Het fiscaal aantrekkelijk maken van het afkopen van vakantiedagen zou kunnen leiden tot extra financiële middelen voor de werknemer. Afhankelijk van de mate waarin financiële middelden worden ingezet voor (extra) bestedingen kan dit leiden tot een stimulering van de economie. Financiële middelen kunnen namelijk in plaats van extra bestedingen ook worden ingezet om extra te sparen of om schulden af te lossen.
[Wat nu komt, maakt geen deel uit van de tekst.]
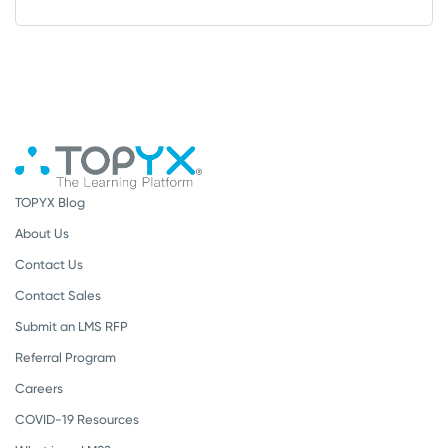
TOPYX Blog
About Us
Contact Us
Contact Sales
Submit an LMS RFP
Referral Program
Careers
COVID-19 Resources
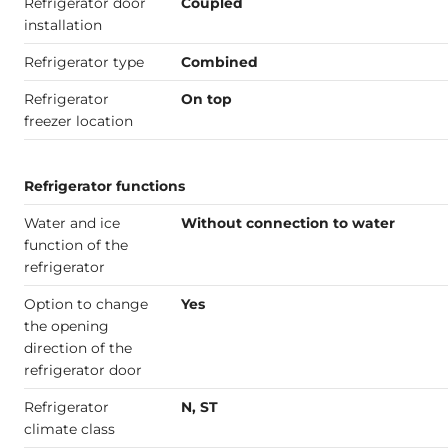
Refrigerator door
Coupled
installation
Refrigerator type
Combined
Refrigerator
On top
freezer location
Refrigerator functions
Water and ice
Without connection to water
function of the
refrigerator
Option to change
Yes
the opening
direction of the
refrigerator door
Refrigerator
N, ST
climate class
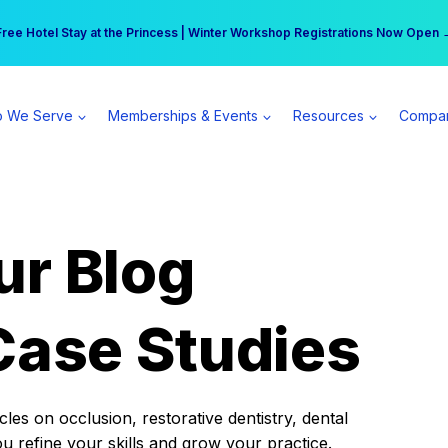
r practice can earn $555 more per day | Become a Spear All Access Memb
Free Hotel Stay at the Princess | Winter Workshop Registrations Now Open 
 We Serve
Memberships & Events
Resources
Compa
ur Blog
Case Studies
es on occlusion, restorative dentistry, dental
ou refine your skills and grow your practice.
Zoals in het antwoord op vraag 3 is aangegeven kunnen alleen de bovenwettelijke dagen worden afgekocht. Het aantal bovenwettelijke vakantiedagen is in verhouding tot de 20 wettelijke vakantievakantiedagen die men in een jaar tijd opbouwt zeer beperkt. Op grond van dit gegeven is allereerst de notie van belang dat vermoedelijk slechts een minderheid van de niet-opgenomen vakantiedagen daadwerkelijk in aanmerking komt voor verzilvering. Daarnaast is het onzeker of de werkgevers in de huidige omstandigheden middelen beschikbaar willen of kunnen stellen om vakantiedagen in geld uit te keren. De vele onzekerheden rond het inschatten van de effecten van het fiscaal aantrekkelijk maken van het afkopen van vrije dagen maakt een indicatie over een eventuele economische stimulans eveneens heel onzeker.